(Ansa)
Cari tradizionalisti, da tradizionalista vi spiego perché Francesco è stato un Pontefice provvidenziale
Nei suoi dodici anni di pontificato, Bergoglio ha agito con coerenza al Concilio Vaticano II, mostrando le contraddizioni interne al tradizionalismo cattolico. Diverso nei toni da Benedetto XVI, ha però incarnato la stessa linea conciliare
Premesso che de mortuis nihil nisi bonum, nei dodici anni di pontificato di Jorge Mario Bergoglio si è detto di tutto e di più. E si è detto di tutto, negativamente, soprattutto in relazione al suo atteggiamento “repressivo” verso la tradizione e i tradizionalisti. Ora, che Francesco abbia avuto una spiccata insofferenza verso quella parte del mondo cattolico è vero, ma questo non è stato necessariamente un male: la sua visione è stata lucida e consequenziale. Consequenziale a cosa? All’effettiva e chiara ecclesiologia del Concilio Vaticano II che nessun successore di Paolo VI ha mai (ovviamente) rinnegato. Chi scrive è un cosiddetto “tradizionalista”, ma chi scrive è anche paradossalmente convinto che Bergoglio abbia agito con provvidenziale coerenza e, soprattutto, abbia giocato carte scoperte smascherando contraddizioni e camuffamenti. In questi anni, nel mondo tradizionalista si è spesso gridato alla rottura con Benedetto XVI – posizioni senza dubbio giustificate da atteggiamenti sopra le righe di Francesco – senza però andare davvero oltre alla superficie. Al di là delle apparenze, infatti, si scopre quella che è, in realtà, un’ovvietà: tra Bergoglio e i suoi predecessori, Ratzinger compreso, non vi è stata alcuna rottura o differenza sostanziale. Tutti, Francesco come i suoi predecessori, hanno incarnato il Vaticano II e le sue riforme: tutti, con solamente modi e stili differenti, hanno promosso stabilmente insegnamenti quali la libertà religiosa, l’ecumenismo, il dialogo interreligioso, la collegialità, la nuova messa.
Francesco, dunque, ha rappresentato in maniera completa il frutto del Concilio Vaticano II esattamente tanto quanto Benedetto XVI e Giovanni Paolo II: lo ha fatto, solamente, in maniera diversa, una diversità resa maggiormente evidente in quanto immediatamente successiva alle congetture ratzingeriane.
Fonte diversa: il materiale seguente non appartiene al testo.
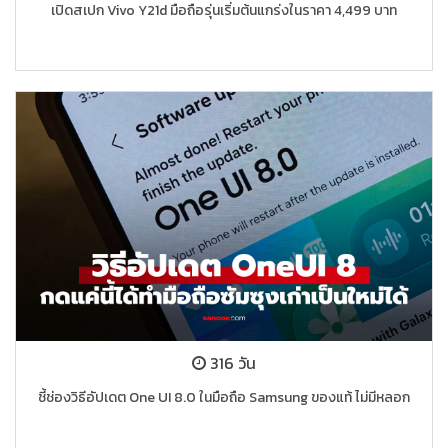
เปิดสเปก Vivo Y21d มือถือรุ่นเริ่มต้นแกร่งในราคา 4,499 บาท
316 วัน
ชี้ช่องวิธีอัปเดต One UI 8.0 ในมือถือ Samsung ของแท้ ไม่มีหลอก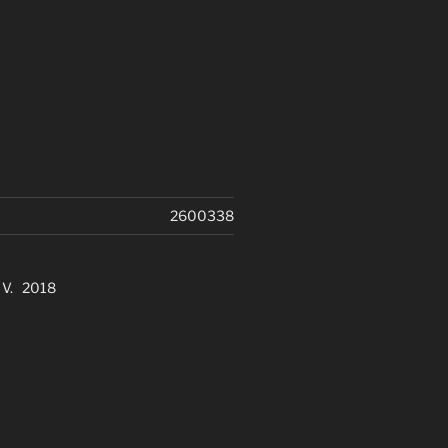
2600338
. V. 2018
Cosa fece, infatti, Benedetto XVI? Nel suo celebre discorso alla curia romana del 22 dicembre 2005 tentò l’impossibile: accordare il Concilio e la sua interpretazione. Disse, cioè, che le derive nefaste del post Concilio furono imputabili non tanto ai documenti, quanto piuttosto all’interpretazione di rottura che se ne diede: occorrerebbe, invece, secondo Benedetto XVI, leggere le riforme Concilio “in continuità”. Si tratta di una conciliazione impossibile per chiunque conosca “la lettera”, prima dello “spirito”, del Concilio: “Lo iato tra le affermazioni dei Papi del XIX secolo e la nuova visione che inizia con la Pacem in terris è evidente”, ammise lo stesso Benedetto XVI nel 2014 commentando il libro Marcello Pera Diritti umani e cristianesimo. La Chiesa alla prova della modernità e pubblicato proprio dal Foglio nel 2018. La sussistenza stessa delle due ermeneutiche, del resto ammessa anche da Ratzinger, testimonia esattamente la contraddizione stessa del Concilio. Benedetto XVI ha seminato illusioni e alimentato un mondo molto insidioso e a tratti problematico quale è quello del tradizionalismo; Francesco no e, anzi, ha abbandonato la speculazione teologica camminando spedito nel solco conciliare che fu anche da Ratzinger.
Sullo sfondo c’è poi il tema della messa in latino, ovvero secondo le rubriche del messale antecedente a quello promulgato nel 1969 da Paolo VI. Prima la clemenza delle concessioni Summorum pontificum di Benedetto XVI e, dopo, la loro revoca e il pugno duro di Traditionis custodes di Francesco. Due documenti opposti dei quali, però, solamente il secondo può dirsi coerente. La visione ratzingerianamessa antica e messa nuova quali “due usi dell’unico rito” era un ossimoro perché l’ecclesiologia preconciliare non è e non può essere quella del Vaticano II: tra di loro c’è quello “iato” di cui parlava Benedetto XVI. Le due messe veicolano due teologie e due chiese purtroppo antitetiche e incompatibili: la messa di Pio V è la lex orandi della lex credendi preconciliare, la messa di Paolo VI è la lex orandi della lex credendi conciliare. Tutto questo, Francesco, piaccia o meno, lo ha portato alla luce del sole.